Discussion: A sudden rise of AADR in 2020 and 2021 can be explained by the higher risk of mortality due to COVID-19, and due to lower employment status hindering the affordability of healthcare and social isolation. Increased intake of dietary fiber and whole grains reduces the risk of CLD mortality. Decreased fruit consumption may have contributed to the increased mortality rates. The volatile organic compounds formed in e-cigarettes have toxic effects on the liver. Even though we saw a decreasing federal poverty rate, a similar trend couldn't be justified in access to health insurance as the cutoff to define poverty is way beyond the hike in healthcare costs. Understanding the influence of these factors is crucial for formulating effective prevention strategies and providing appropriate care to reduce the burden of CLD and improve overall liver health.

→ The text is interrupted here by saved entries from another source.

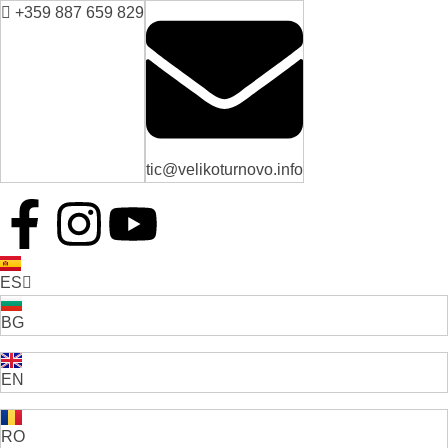
+359 887 659 829
tic@velikoturnovo.info
ES
BG
EN
RO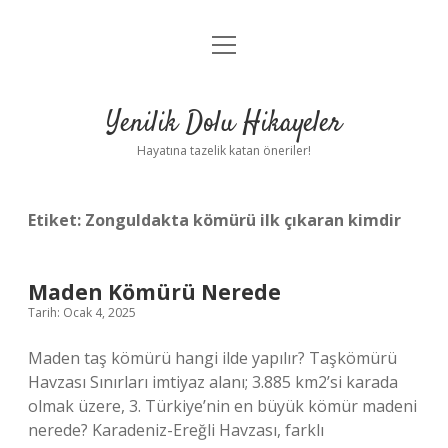
menüyü
Anasayfa
aç
Gizlilik Politikası
Yenilik Dolu Hikayeler
Yasal Uyarı
Hayatına tazelik katan öneriler!
Hakkımızda
Etiket:
Zonguldakta kömürü ilk çıkaran kimdir
Maden Kömürü Nerede
Tarih: Ocak 4, 2025
Maden taş kömürü hangi ilde yapılır? Taşkömürü
Havzası Sınırları imtiyaz alanı; 3.885 km2’si karada
olmak üzere, 3. Türkiye’nin en büyük kömür madeni
nerede? Karadeniz-Ereğli Havzası, farklı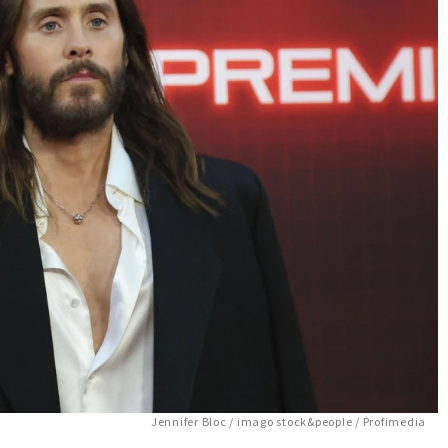
Jennifer Bloc / imago stock&people / Profimedia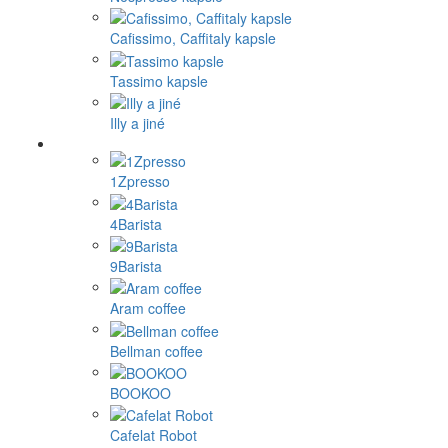
Cafissimo, Caffitaly kapsle
Tassimo kapsle
Illy a jiné
1Zpresso
4Barista
9Barista
Aram coffee
Bellman coffee
BOOKOO
Cafelat Robot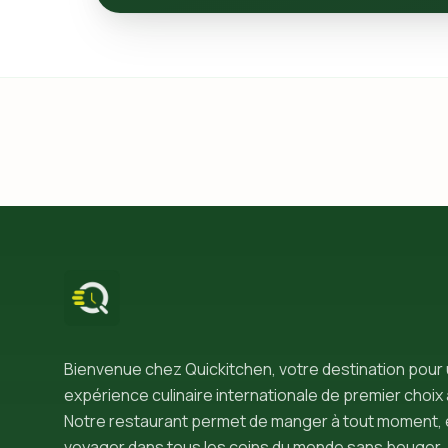
Bienvenue chez Quickitchen, votre destination pour
expérience culinaire internationale de premier choix 
Notre restaurant permet de manger à tout moment, 
voyager dans tous les coins du monde sans bouger.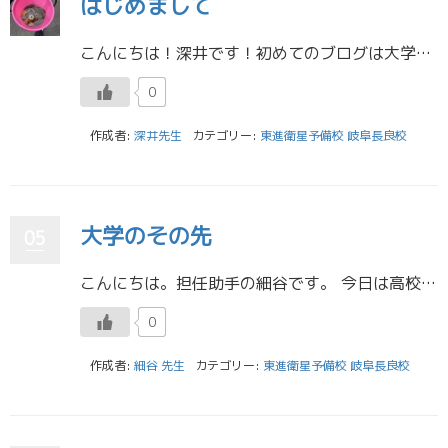
はじめまして
こんにちは！深井です！初めてのブログは大学生最初の夏休みで一番楽しかった思い出について書こうと思います。 私は理科教育講座で生物科を志望しており、同じ生物科志望のクラスメイトたちと一緒に、京都の舞鶴で3泊4日の臨海実習に […]
0
作成者:
深井先生
カテゴリー:
東進衛星予備校 岐阜長良校
大学のその先
05
こんにちは。担任助手の細谷です。 今日は高校受験ですね！ あいにくの雨ですが、たくさんの受験生が真剣な顔で会場へ向かう姿を見かけ、なんだか懐かしい気持ちになりました。 初めての受験、とても緊張したのを今でも覚えています。 […]
0
作成者:
細谷 先生
カテゴリー:
東進衛星予備校 岐阜長良校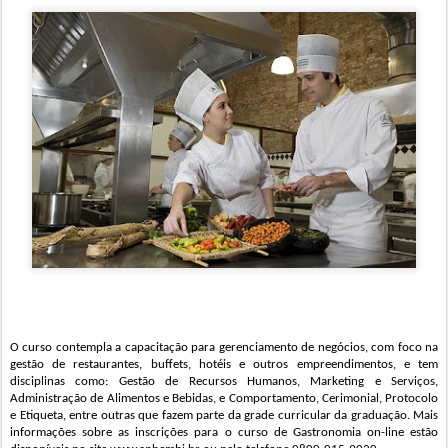
O curso contempla a capacitação para gerenciamento de negócios, com foco na
gestão de restaurantes, buffets, hotéis e outros empreendimentos,
e tem
d
isciplinas como: Gestão de Recursos Humanos, Marketing e Serviços,
Administração de Alimentos e Bebidas,
e
Comportamento, Cerimonial, Protocolo
e Etiqueta,
entre outras que
fazem parte da grade
curricular da graduação.
Mais
informações sobre as inscrições para o curso de Gastronomia
on-
line estão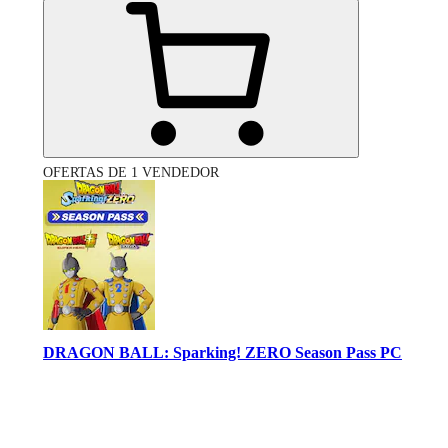
OFERTAS DE 1 VENDEDOR
DRAGON BALL: Sparking! ZERO Season Pass PC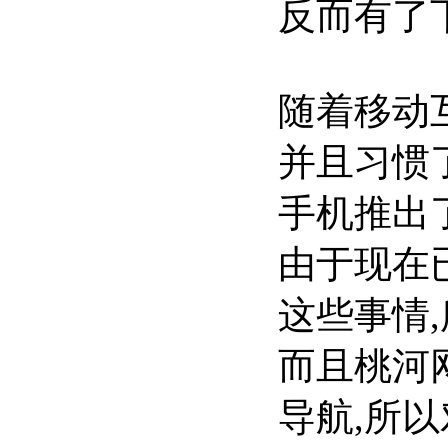
反而有了下
随着移动
并且习惯
手机推出
由于现在
这些事情
而且桃河
导航,所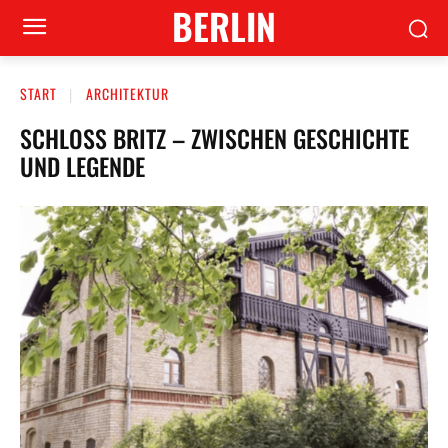
BERLIN
START
ARCHITEKTUR
SCHLOSS BRITZ – ZWISCHEN GESCHICHTE
UND LEGENDE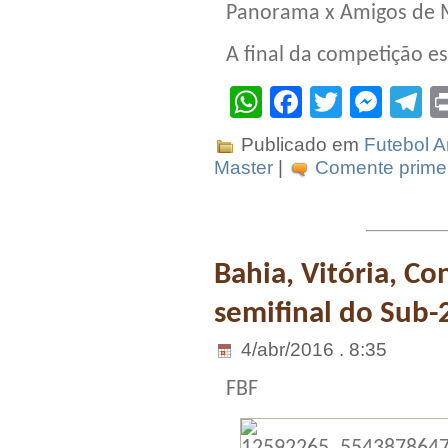
Panorama x Amigos de
A final da competição e
WhatsApp
Facebook
Twitter
Mes
T
Publicado em
Futebol 
Master
|
Comente primei
Bahia, Vitória, Co
semifinal do Sub-
4/abr/2016 . 8:35
FBF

Figure: Table 1. The five-year mean age-adjusted death rate per 100,000 population for chronic liver disease/cirrhosis and median crude prevalence (percentage) of social and demographic parameters with significance level for AADR.
Disclosures:
Jassimran Singh indicated no relevant financial relationships.

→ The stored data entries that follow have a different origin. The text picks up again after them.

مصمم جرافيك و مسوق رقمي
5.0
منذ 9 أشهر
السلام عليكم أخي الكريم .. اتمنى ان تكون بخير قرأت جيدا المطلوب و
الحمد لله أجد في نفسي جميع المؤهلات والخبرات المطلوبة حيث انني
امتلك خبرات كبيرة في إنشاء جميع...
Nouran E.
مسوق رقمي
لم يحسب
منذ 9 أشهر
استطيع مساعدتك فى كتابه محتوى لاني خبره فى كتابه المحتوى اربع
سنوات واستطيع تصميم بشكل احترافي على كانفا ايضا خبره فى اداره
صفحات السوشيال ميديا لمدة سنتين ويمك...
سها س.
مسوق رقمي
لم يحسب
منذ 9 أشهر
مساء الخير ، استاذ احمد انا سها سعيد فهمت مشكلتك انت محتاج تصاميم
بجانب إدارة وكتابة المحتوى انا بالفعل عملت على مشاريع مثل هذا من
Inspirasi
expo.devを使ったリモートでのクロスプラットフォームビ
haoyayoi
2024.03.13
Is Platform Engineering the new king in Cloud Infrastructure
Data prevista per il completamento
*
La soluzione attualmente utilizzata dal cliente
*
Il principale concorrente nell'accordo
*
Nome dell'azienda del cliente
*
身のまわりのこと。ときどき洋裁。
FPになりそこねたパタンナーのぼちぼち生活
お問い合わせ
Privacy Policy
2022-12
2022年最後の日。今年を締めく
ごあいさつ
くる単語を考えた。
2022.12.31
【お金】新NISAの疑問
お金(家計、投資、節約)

Murali Rama Krishna Reddy indicated no relevant financial relationships.
Mythili Menon Pathiyil indicated no relevant financial relationships.

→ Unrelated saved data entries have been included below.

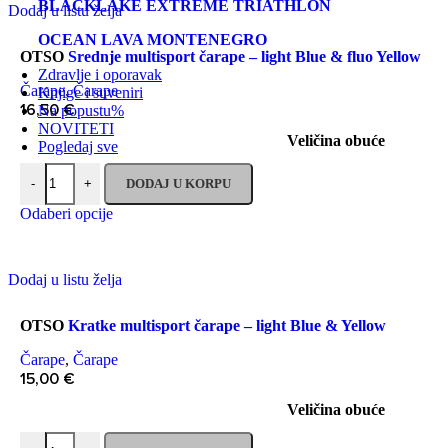
BLACKLAKE EXTREME TRIATHLON
Dodaj u listu želja
OCEAN LAVA MONTENEGRO
OTSO
Srednje multisport čarape – light Blue & fluo Yellow
Zdravlje i oporavak
Čarape
,
Čarape
Knjige i suveniri
16,50
€
Na popustu
%
NOVITETI
Veličina obuće
Pogledaj sve
DODAJ U KORPU
-
+
Odaberi opcije
Dodaj u listu želja
OTSO
Kratke multisport čarape – light Blue & Yellow
Čarape
,
Čarape
15,00
€
Veličina obuće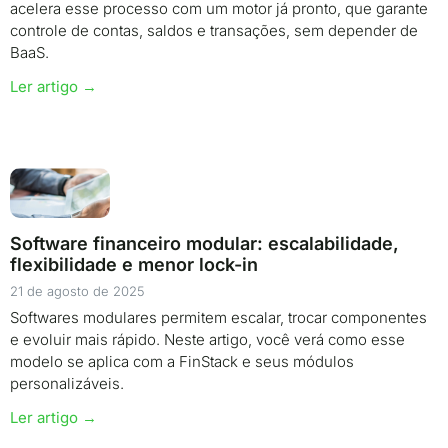
acelera esse processo com um motor já pronto, que garante
controle de contas, saldos e transações, sem depender de
BaaS.
Ler artigo →
Software financeiro modular: escalabilidade,
flexibilidade e menor lock-in
21 de agosto de 2025
Softwares modulares permitem escalar, trocar componentes
e evoluir mais rápido. Neste artigo, você verá como esse
modelo se aplica com a FinStack e seus módulos
personalizáveis.
Ler artigo →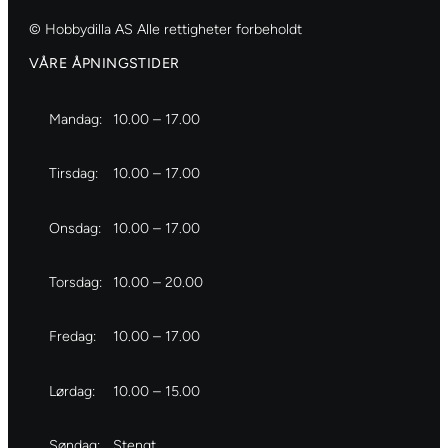
© Hobbydilla AS Alle rettigheter forbeholdt
VÅRE ÅPNINGSTIDER
Mandag:
10.00 – 17.00
Tirsdag:
10.00 – 17.00
Onsdag:
10.00 – 17.00
Torsdag:
10.00 – 20.00
Fredag:
10.00 – 17.00
Lørdag:
10.00 – 15.00
Søndag:
Stengt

Aditi Agrawal indicated no relevant financial relationships.
Mithil Gowda Suresh indicated no relevant financial relationships.
Amandeep kour indicated no relevant financial relationships.
Jassimran Singh, MD1, Murali Mohan. Rama Krishna Reddy, MBBS2, Mythili Menon Pathiyil, MD1, Aditi Agrawal, MD3, Mithil Gowda Suresh, MD1, Amandeep kour, MBBS4. P2398 - Social and Demographic Parameters Affecting Chronic Liver Disease and Cirrhosis Mortality: Five-Year Trend in the United States, ACG 2023 Annual Scientific Meeting Abstracts. Vancouver, BC, Canada: American College of Gastroenterology.